What might make the soft right switch sides? The most likely scenario is a continued deterioration in the peace process that ends in a bloody confrontation with the Palestinians or Syrians. To be sure, the ultra-Orthodox and the Russians dislike the Arabs and distrust the secular left, but they are not prepared to come to blows for these sentiments. Unlike the Israeli right's hard core, which is ready to fight for the land of Israel and to accept the concomitant sacrifices, most Israelis are opposed to spilling blood to keep the West Bank or maintain Gush Emunim's settlements. The soft right belongs to this majority. Ultra-Orthodox and Russian families of active duty and reserve soldiers are especially likely to resent any government that leads the nation into a costly military confrontation.

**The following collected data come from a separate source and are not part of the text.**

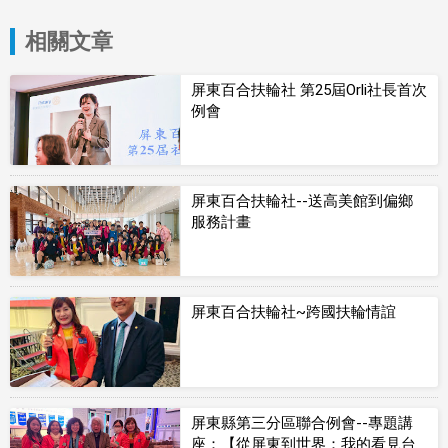
相關文章
屏東百合扶輪社 第25屆Orli社長首次
例會
屏東百合扶輪社--送高美館到偏鄉
服務計畫
屏東百合扶輪社~跨國扶輪情誼
屏東縣第三分區聯合例會--專題講
座：【從屏東到世界：我的看見台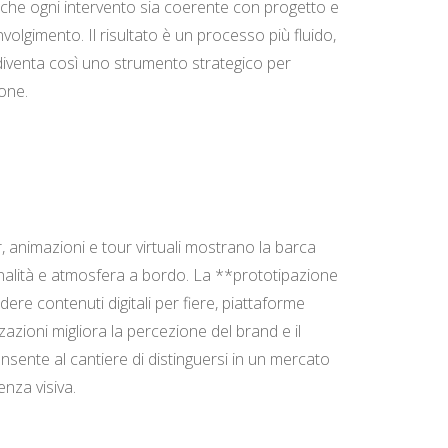
o che ogni intervento sia coerente con progetto e
olgimento. Il risultato è un processo più fluido,
e diventa così uno strumento strategico per
one.
, animazioni e tour virtuali mostrano la barca
ionalità e atmosfera a bordo. La **prototipazione
re contenuti digitali per fiere, piattaforme
zazioni migliora la percezione del brand e il
nsente al cantiere di distinguersi in un mercato
nza visiva.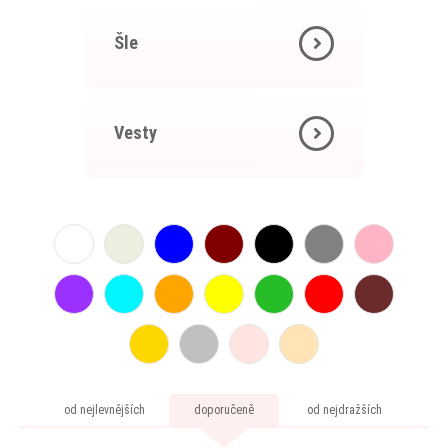
Šle
Vesty
od nejlevnějších
doporučeně
od nejdražších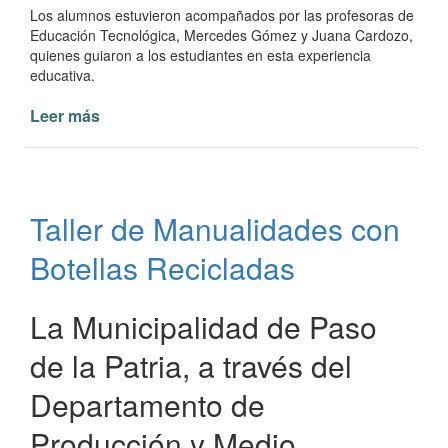
Los alumnos estuvieron acompañados por las profesoras de
Educación Tecnológica, Mercedes Gómez y Juana Cardozo,
quienes guiaron a los estudiantes en esta experiencia
educativa.
Leer más
de
Visita
Educativa
a
la
Taller de Manualidades con
Planta
de
Botellas Recicladas
Clasificación
de
Residuos
La Municipalidad de Paso
de
de la Patria, a través del
Paso
de
Departamento de
la
Patria
Producción y Medio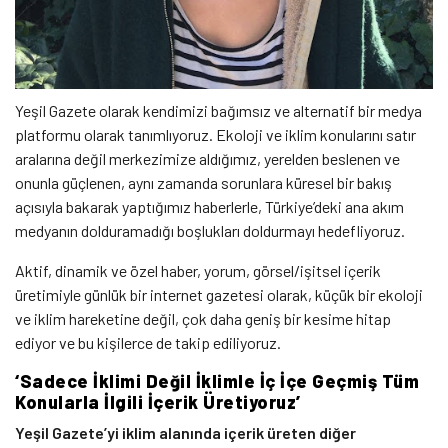
Yeşil Gazete olarak kendimizi bağımsız ve alternatif bir medya
platformu olarak tanımlıyoruz. Ekoloji ve iklim konularını satır
aralarına değil merkezimize aldığımız, yerelden beslenen ve
onunla güçlenen, aynı zamanda sorunlara küresel bir bakış
açısıyla bakarak yaptığımız haberlerle, Türkiye’deki ana akım
medyanın dolduramadığı boşlukları doldurmayı hedefliyoruz.
Aktif, dinamik ve özel haber, yorum, görsel/işitsel içerik
üretimiyle günlük bir internet gazetesi olarak, küçük bir ekoloji
ve iklim hareketine değil, çok daha geniş bir kesime hitap
ediyor ve bu kişilerce de takip ediliyoruz.
‘Sadece İklimi Değil İklimle İç İçe Geçmiş Tüm
Konularla İlgili İçerik Üretiyoruz’
Yeşil Gazete’yi iklim alanında içerik üreten diğer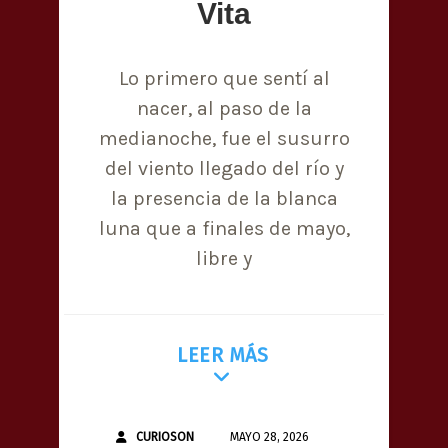
Vita
Lo primero que sentí al
nacer, al paso de la
medianoche, fue el susurro
del viento llegado del río y
la presencia de la blanca
luna que a finales de mayo,
libre y
LEER MÁS
CURIOSON
MAYO 28, 2026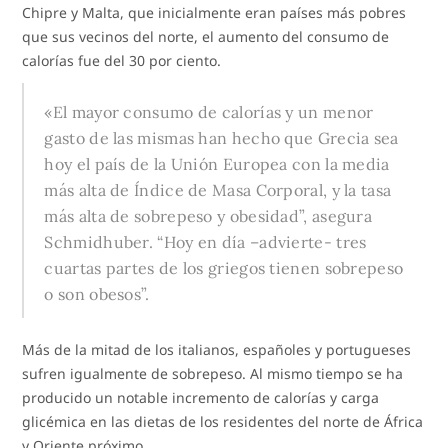
Chipre y Malta, que inicialmente eran países más pobres
que sus vecinos del norte, el aumento del consumo de
calorías fue del 30 por ciento.
«El mayor consumo de calorías y un menor
gasto de las mismas han hecho que Grecia sea
hoy el país de la Unión Europea con la media
más alta de Índice de Masa Corporal, y la tasa
más alta de sobrepeso y obesidad”, asegura
Schmidhuber. “Hoy en día –advierte- tres
cuartas partes de los griegos tienen sobrepeso
o son obesos”.
Más de la mitad de los italianos, españoles y portugueses
sufren igualmente de sobrepeso. Al mismo tiempo se ha
producido un notable incremento de calorías y carga
glicémica en las dietas de los residentes del norte de África
y Oriente próximo.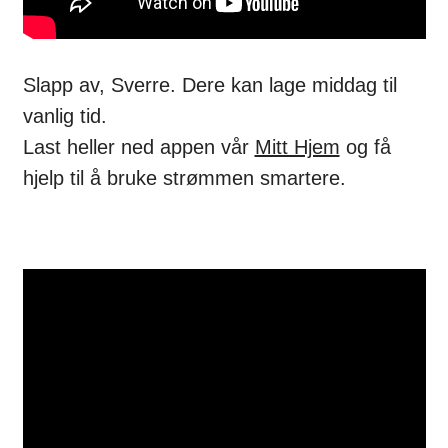
Slapp av, Sverre. Dere kan lage middag til
vanlig tid.
Last heller ned appen vår
Mitt Hjem
og få
hjelp til å bruke strømmen smartere.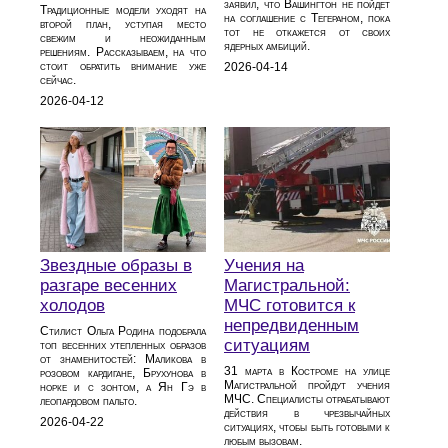
заявил, что Вашингтон не пойдет
Традиционные модели уходят на
на соглашение с Тегераном, пока
второй план, уступая место
тот не откажется от своих
свежим и неожиданным
ядерных амбиций.
решениям. Рассказываем, на что
стоит обратить внимание уже
2026-04-14
сейчас.
2026-04-12
Звездные образы в
Учения на
разгаре весенних
Магистральной:
холодов
МЧС готовится к
непредвиденным
Стилист Ольга Родина подобрала
ситуациям
топ весенних утепленных образов
от знаменитостей: Маликова в
31 марта в Костроме на улице
розовом кардигане, Брухунова в
Магистральной пройдут учения
норке и с зонтом, а Ян Гэ в
МЧС. Специалисты отрабатывают
леопардовом пальто.
действия в чрезвычайных
2026-04-22
ситуациях, чтобы быть готовыми к
любым вызовам.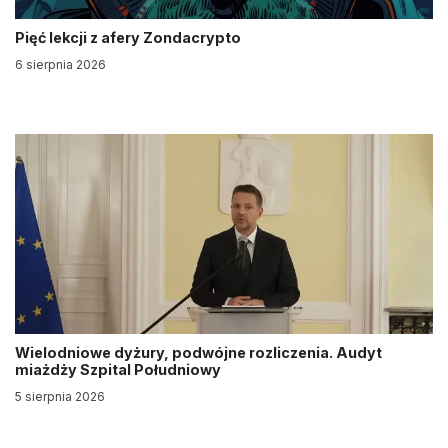
Pięć lekcji z afery Zondacrypto
6 sierpnia 2026
Wielodniowe dyżury, podwójne rozliczenia. Audyt
miażdży Szpital Południowy
5 sierpnia 2026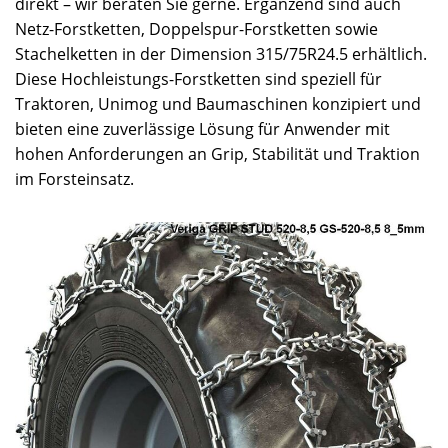
direkt – wir beraten Sie gerne. Ergänzend sind auch
Netz-Forstketten, Doppelspur-Forstketten sowie
Stachelketten in der Dimension 315/75R24.5 erhältlich.
Diese Hochleistungs-Forstketten sind speziell für
Traktoren, Unimog und Baumaschinen konzipiert und
bieten eine zuverlässige Lösung für Anwender mit
hohen Anforderungen an Grip, Stabilität und Traktion
im Forsteinsatz.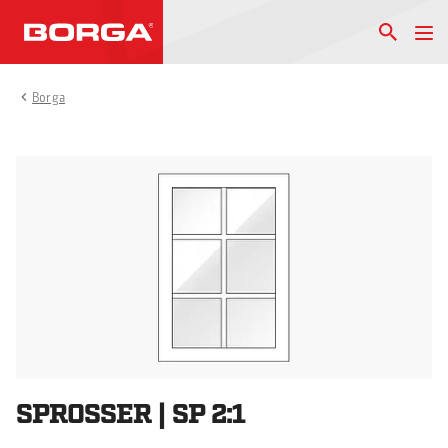
Borga
SPROSSER | SP 2:1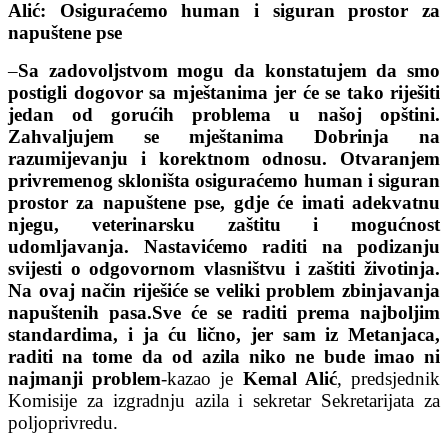
Alić: Osiguraćemo human i siguran prostor za
napuštene pse
–
Sa zadovoljstvom mogu da konstatujem da smo
postigli dogovor sa mještanima jer će se tako riješiti
jedan od gorućih problema u našoj opštini.
Zahvaljujem se mještanima Dobrinja na
razumijevanju i korektnom odnosu. Otvaranjem
privremenog skloništa osiguraćemo human i siguran
prostor za napuštene pse, gdje će imati adekvatnu
njegu, veterinarsku zaštitu i mogućnost
udomljavanja. Nastavićemo raditi na podizanju
svijesti o odgovornom vlasništvu i zaštiti životinja.
Na ovaj način riješiće se veliki problem zbinjavanja
napuštenih pasa.Sve će se raditi prema najboljim
standardima, i ja ću lično, jer sam iz Metanjaca,
raditi na tome da od azila niko ne bude imao ni
najmanji problem
-kazao je
Kemal Alić
, predsjednik
Komisije za izgradnju azila i sekretar Sekretarijata za
poljoprivredu.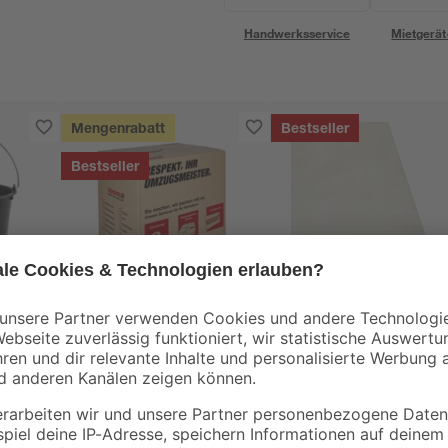
Handwerksservice
Mietgerät
Mengenrabatt
Bestseller
Bestseller
toom
B1
Umzugskarton mit
Abdeckplane
Textfeld 65 l
Polyethylen
transparent 4 x 5 m
3
,
0
,
99
06
€
€
/ m²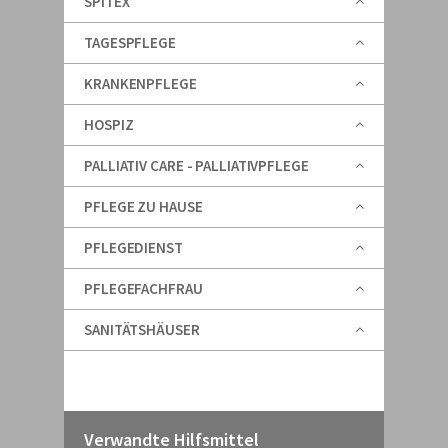
SPITEX
TAGESPFLEGE
KRANKENPFLEGE
HOSPIZ
PALLIATIV CARE - PALLIATIVPFLEGE
PFLEGE ZU HAUSE
PFLEGEDIENST
PFLEGEFACHFRAU
SANITÄTSHÄUSER
Verwandte Hilfsmittel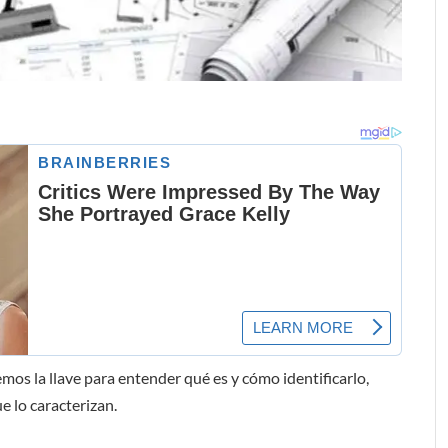
remos la llave para entender qué es y cómo identificarlo,
e lo caracterizan.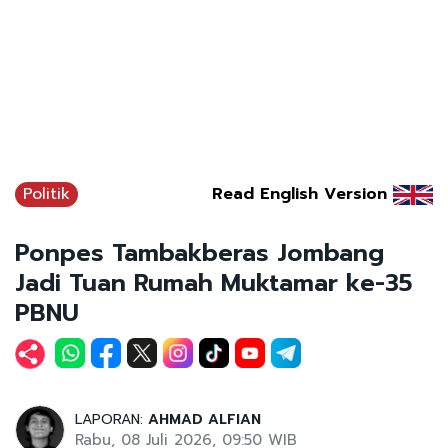
Politik
Read English Version
Ponpes Tambakberas Jombang
Jadi Tuan Rumah Muktamar ke-35
PBNU
LAPORAN:
AHMAD ALFIAN
Rabu, 08 Juli 2026, 09:50 WIB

Temporary support for a Labor candidate is not, however, the only available option for the soft right in a time of crisis. An even more attractive proposition would be to support a Likud prime minister -- either Netanyahu or a less tainted figure like Olmert, Jerusalem's ambitious mayor -- who will preempt the upcoming disaster by accepting territorial compromise and forging a reasonable peace. The soft right may yet become the bridge between the pragmatic supporters of the prime minister from the moderate wing of the Likud and supporters of peace on the left. Such a situation may prove to be the soft right's finest hour.